§ Assigned task: Pick out each line below containing "from".

§ Data for review:

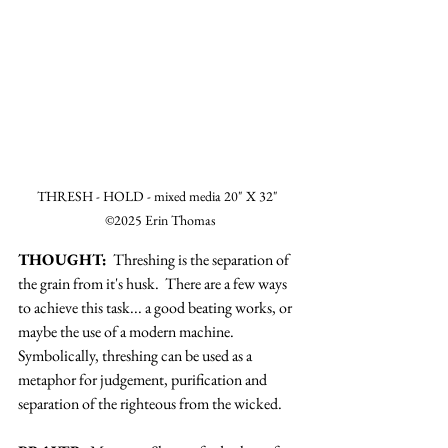
THRESH - HOLD - mixed media 20" X 32"  
©2025 Erin Thomas
THOUGHT:
  Threshing is the separation of 
the grain from it's husk.  There are a few ways 
to achieve this task... a good beating works, or 
maybe the use of a modern machine.  
Symbolically, threshing can be used as a 
metaphor for judgement, purification and 
separation of the righteous from the wicked. 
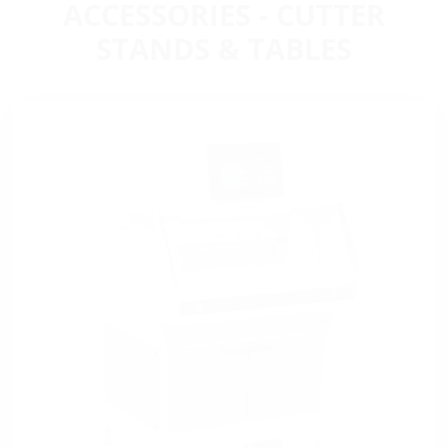
ACCESSORIES - CUTTER
STANDS & TABLES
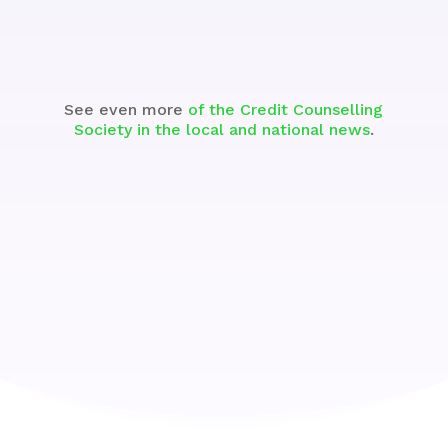
See even more
of the Credit Counselling
Society in the local and national news
.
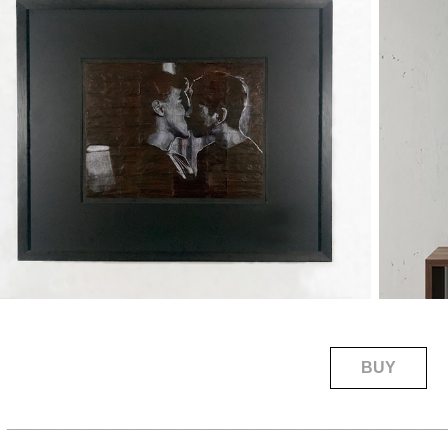
BUY
____________________________________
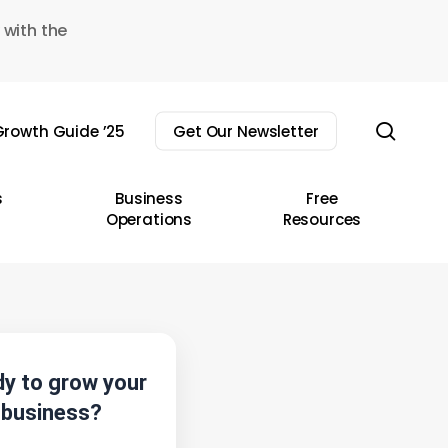
 with the
sear
rowth Guide ’25
Get Our Newsletter
s
Business
Free
Operations
Resources
y to grow your
business?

§ Result of this exercise:
the grain from it's husk.  There are a few ways 
separation of the righteous from the wicked. 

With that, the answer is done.